>>>
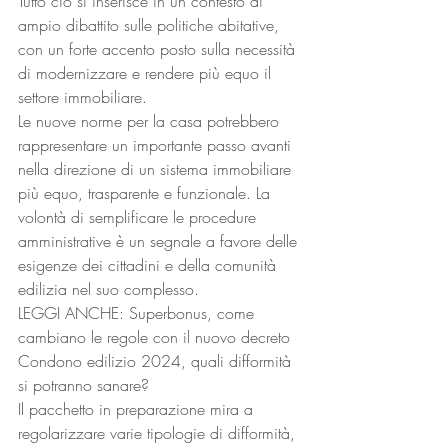
Tutto ciò si inserisce in un contesto di 
ampio dibattito sulle politiche abitative, 
con un forte accento posto sulla necessità 
di modernizzare e rendere più equo il 
settore immobiliare. 
Le nuove norme per la casa potrebbero 
rappresentare un importante passo avanti 
nella direzione di un sistema immobiliare 
più equo, trasparente e funzionale. La 
volontà di semplificare le procedure 
amministrative è un segnale a favore delle 
esigenze dei cittadini e della comunità 
edilizia nel suo complesso. 
LEGGI ANCHE: Superbonus, come 
cambiano le regole con il nuovo decreto
Condono edilizio 2024, quali difformità 
si potranno sanare?
Il pacchetto in preparazione mira a 
regolarizzare varie tipologie di difformità, 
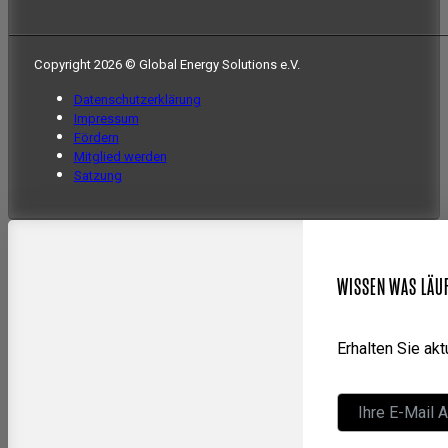
Copyright 2026 © Global Energy Solutions e.V.
Datenschutzerklärung
Impressum
Fördern
Mitglied werden
Satzung
WISSEN WAS LÄU
Erhalten Sie ak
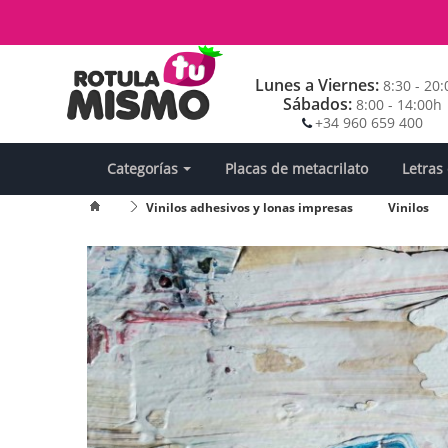
Lunes a Viernes:
8:30 - 20
Sábados:
8:00 - 14:00h
+34 960 659 400
Categorías
Placas de metacrilato
Letras
Vinilos adhesivos y lonas impresas
Vinilos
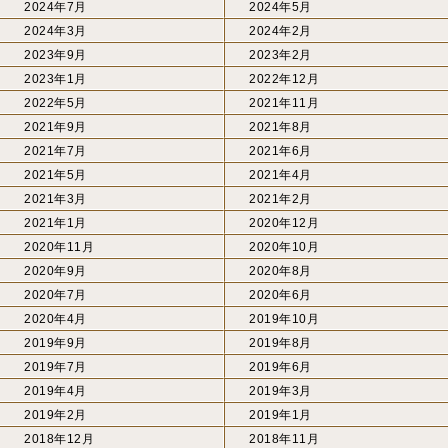
2024年7月
2024年5月
2024年3月
2024年2月
2023年9月
2023年2月
2023年1月
2022年12月
2022年5月
2021年11月
2021年9月
2021年8月
2021年7月
2021年6月
2021年5月
2021年4月
2021年3月
2021年2月
2021年1月
2020年12月
2020年11月
2020年10月
2020年9月
2020年8月
2020年7月
2020年6月
2020年4月
2019年10月
2019年9月
2019年8月
2019年7月
2019年6月
2019年4月
2019年3月
2019年2月
2019年1月
2018年12月
2018年11月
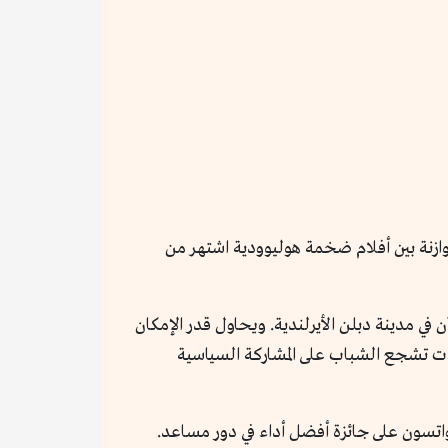
ازنة بين أفلام ضخمة هوليوودية اشتهر من
في مدينة دبلن الأيرلندية. ويحاول قدر الإمكان
لات تشجع الشباب على المشاركة السياسية
 واتسون على جائزة أفضل أداء في دور مساعد.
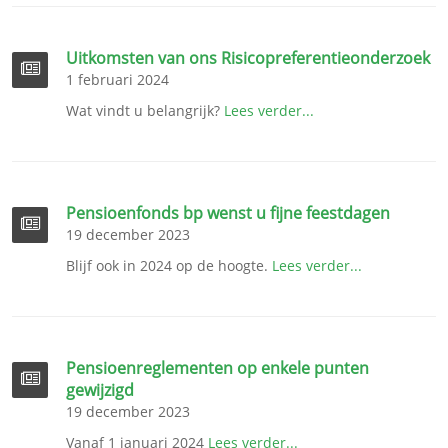
Uitkomsten van ons Risicopreferentieonderzoek
1 februari 2024
Wat vindt u belangrijk?
Lees verder...
Pensioenfonds bp wenst u fijne feestdagen
19 december 2023
Blijf ook in 2024 op de hoogte.
Lees verder...
Pensioenreglementen op enkele punten
gewijzigd
19 december 2023
Vanaf 1 januari 2024
Lees verder...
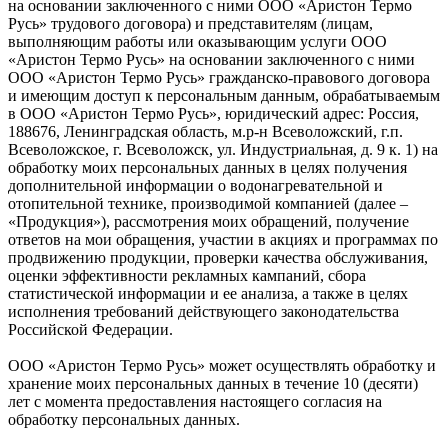
на основании заключенного с ними ООО «Аристон Термо
Русь» трудового договора) и представителям (лицам,
выполняющим работы или оказывающим услуги ООО
«Аристон Термо Русь» на основании заключенного с ними
ООО «Аристон Термо Русь» гражданско-правового договора
и имеющим доступ к персональным данным, обрабатываемым
в ООО «Аристон Термо Русь», юридический адрес: Россия,
188676, Ленинградская область, м.р-н Всеволожский, г.п.
Всеволожское, г. Всеволожск, ул. Индустриальная, д. 9 к. 1) на
обработку моих персональных данных в целях получения
дополнительной информации о водонагревательной и
отопительной технике, производимой компанией (далее –
«Продукция»), рассмотрения моих обращений, получение
ответов на мои обращения, участии в акциях и программах по
продвижению продукции, проверки качества обслуживания,
оценки эффективности рекламных кампаний, сбора
статистической информации и ее анализа, а также в целях
исполнения требований действующего законодательства
Российской Федерации.
ООО «Аристон Термо Русь» может осуществлять обработку и
хранение моих персональных данных в течение 10 (десяти)
лет с момента предоставления настоящего согласия на
обработку персональных данных.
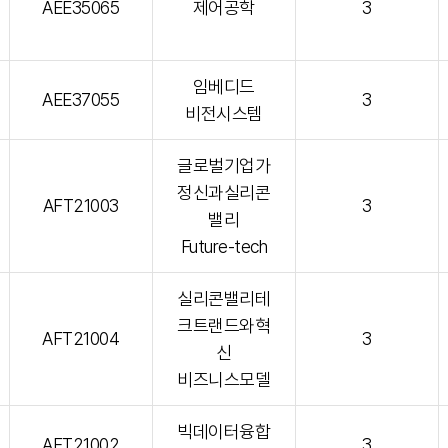
AEE35065
제어공학
3
임베디드
AEE37055
3
비전시스템
글로벌기업가
정신과실리콘
AFT21003
3
밸리
Future-tech
실리콘밸리테
크트랜드와혁
AFT21004
3
신
비즈니스모델
빅데이터융합
AFT21002
3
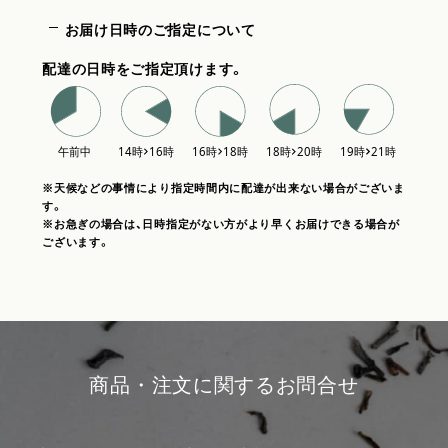
お届け日時のご指定について
配達の日時をご指定頂けます。
※天候などの事情により指定時間内に配達が出来ない場合がございま
す。
※お急ぎの場合は、日時指定がない方がより早くお届けできる場合が
ございます。
商品・注文に関するお問合せ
<<<
**Assigned task:** Return, exactly as they stand, the lines from the opening line of the listing through the line with "regolarizzare varie tipologie", both ends counted, and no pictures.

**Answer to this problem:**
Tutto ciò si inserisce in un contesto di 
ampio dibattito sulle politiche abitative, 
con un forte accento posto sulla necessità 
di modernizzare e rendere più equo il 
settore immobiliare. 
Le nuove norme per la casa potrebbero 
rappresentare un importante passo avanti 
nella direzione di un sistema immobiliare 
più equo, trasparente e funzionale. La 
volontà di semplificare le procedure 
amministrative è un segnale a favore delle 
esigenze dei cittadini e della comunità 
edilizia nel suo complesso. 
LEGGI ANCHE: Superbonus, come 
cambiano le regole con il nuovo decreto
Condono edilizio 2024, quali difformità 
si potranno sanare?
Il pacchetto in preparazione mira a 
regolarizzare varie tipologie di difformità, 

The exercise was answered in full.